Die ebenso feine wie unspektakuläre Zeichnung der Protagonisten hatte in der
musikalischen Interpretation ihre Entsprechung. Obschon über zwanzig Jahre
vergangen sind, dürfte manchen im Publikum die spektakuläre Inszenierung von
Ponnelle und Harnoncourt noch vor Augen gestanden und im Ohr geklungen
haben. Wie überaus anders, wie lyrisch und farbenreich zeichnete Christoph
von Dohnányi Mozarts Musik! Man kann seinen Ansatz als Mittelweg zwischen
historischer Akzentuierung und einem lyrischen Ansatz bezeichnen.
Historische Instrumente werden denn auch nur partiell (z. B. Posaunen)

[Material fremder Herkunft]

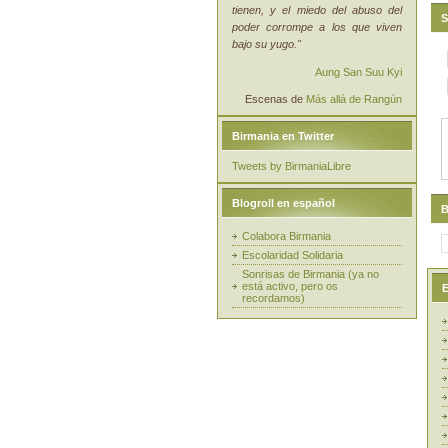
tienen, y el miedo del abuso del
S
poder corrompe a los que viven
bajo su yugo."
Aung San Suu Kyi
Escenas de
Más allá de Rangún
Birmania en Twitter
Tweets by BirmaniaLibre
Blogroll en español
B
Colabora Birmania
Escolaridad Solidaria
Sonrisas de Birmania (ya no
está activo, pero os
E
recordamos)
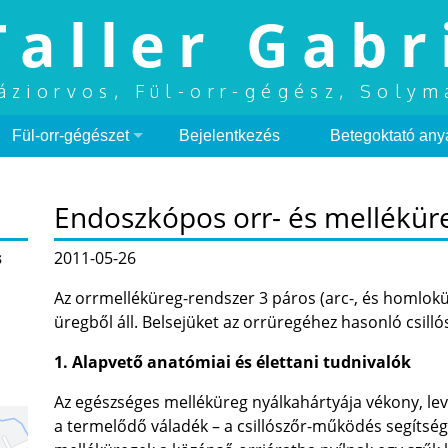
Taller Gabr
áziorvos, Fül-orr-gégész, Solym
Fül-orr-gégészet
Bejelentkezés
Betegoktató any
Endoszkópos orr- és mellékür
s
2011-05-26
Az orrmelléküreg-rendszer 3 páros (arc-, és homlokür
üregből áll. Belsejüket az orrüregéhez hasonló csill
1. Alapvető anatómiai és élettani tudnivalók
Az egészséges melléküreg nyálkahártyája vékony, lev
a termelődő váladék – a csillószőr-működés segítségé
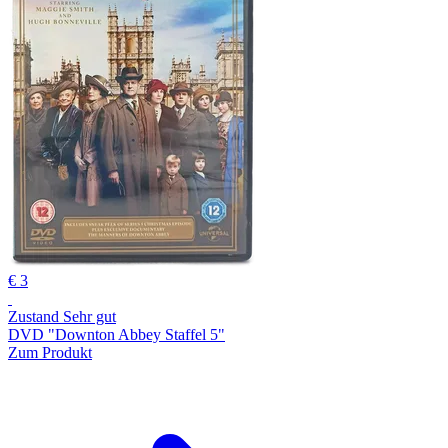
€ 3
Zustand Sehr gut
DVD "Downton Abbey Staffel 5"
Zum Produkt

verwendet. Ilias Arie «Se il padre perdei» kann für die gesamte musikalische
Interpretation Modell stehen: Dohnányi lässt Malin Hartelius Zeit zu
verweilen, lässt ihre lyrischen Qualitäten, ihre leise, aber überaus
ausdrucksstarke, in feinen Nuancen emotionale Wechsel nachzeichnende Linien
klingen, lässt ihr die Freiheit, in der Reprise größere Intervalle
auszuzieren (wenige nur wagen dies bei Mozart — und wem gelingt es zudem?),
dies alles bei einer brillanten Bläserleistung des Orchesters. In dieses «
Konzept» der lyrischen Zurückhaltung gehört auch die Zeichnung von Elettra
(Luba Orgonasova), die in ihrer Verbitterung nicht zur Furie wird — auch
ihre Zeit ist zu Ende, darin äußert sich ihr Leiden.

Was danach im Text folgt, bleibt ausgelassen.